The bank has supported the international regulatory convention approach that classifies cryptocurrencies as crypto-assets rather than cryptocurrencies. This express the difference between central bank-issued fiat currency and cryptocurrencies such as bitcoin or ripple.
The Bahamas will be modifying the regulations of 2017 to ensure comprehensive coverage of both Bahamian dollar and foreign currency.
CBOB has planned to control the limit of digital currencies which might transact with commercial banks while banning direct convertibility between the local fiat unit, state-backed crypto-asset or forex-denominated cryptocurrencies.
The central bank warned:
“It is likely that only central bank sponsored digital currencies, or payments instruments fully backed by central bank issued currencies or deposits will be eligible for issuance by payment services providers.”

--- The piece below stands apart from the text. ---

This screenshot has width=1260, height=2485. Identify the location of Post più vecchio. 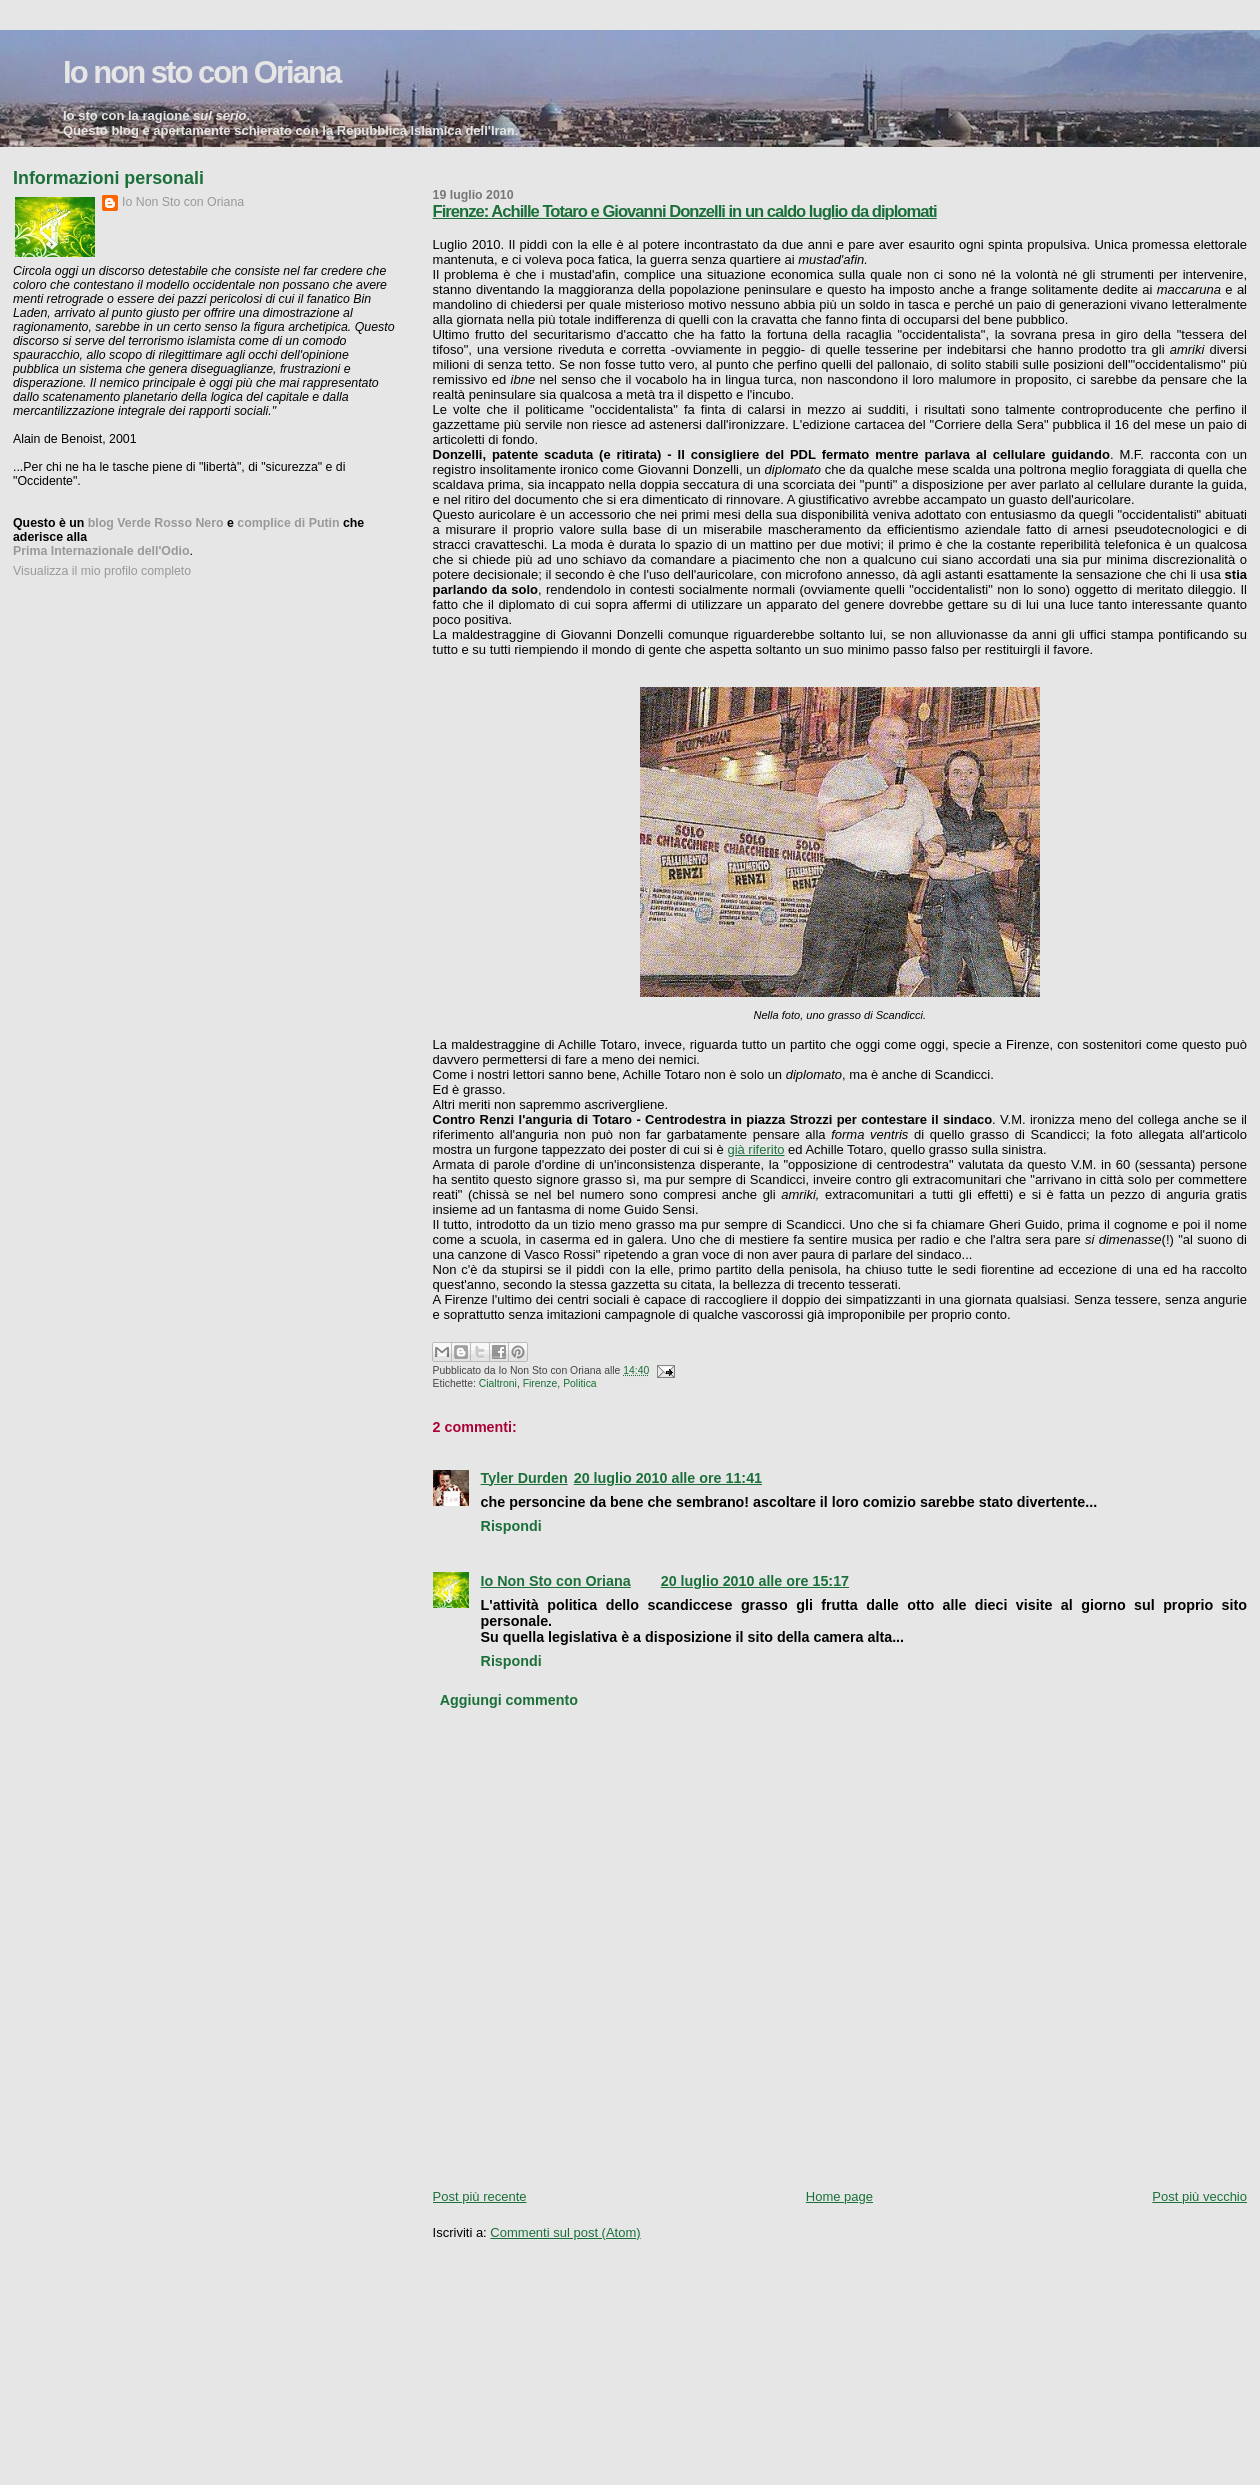
(1199, 2196).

The bank mentioned the necessity to protect investors from investing in ICO-related scams. Companies must provide evidence to the Securities Commission of the Bahamas (SCB).
Recently, Wissanu Krea-ngam, the Deputy Prime Minister of Thailand called for more regulations on cryptocurrencies. Krea-ngam was recently a part of the Counter-Terrorism Financing Summit. Meantime, he said that experts should not be satisfied with current security protocols so as not to shuffle behind criminals that would use digital currencies for funding terrorism or money laundering.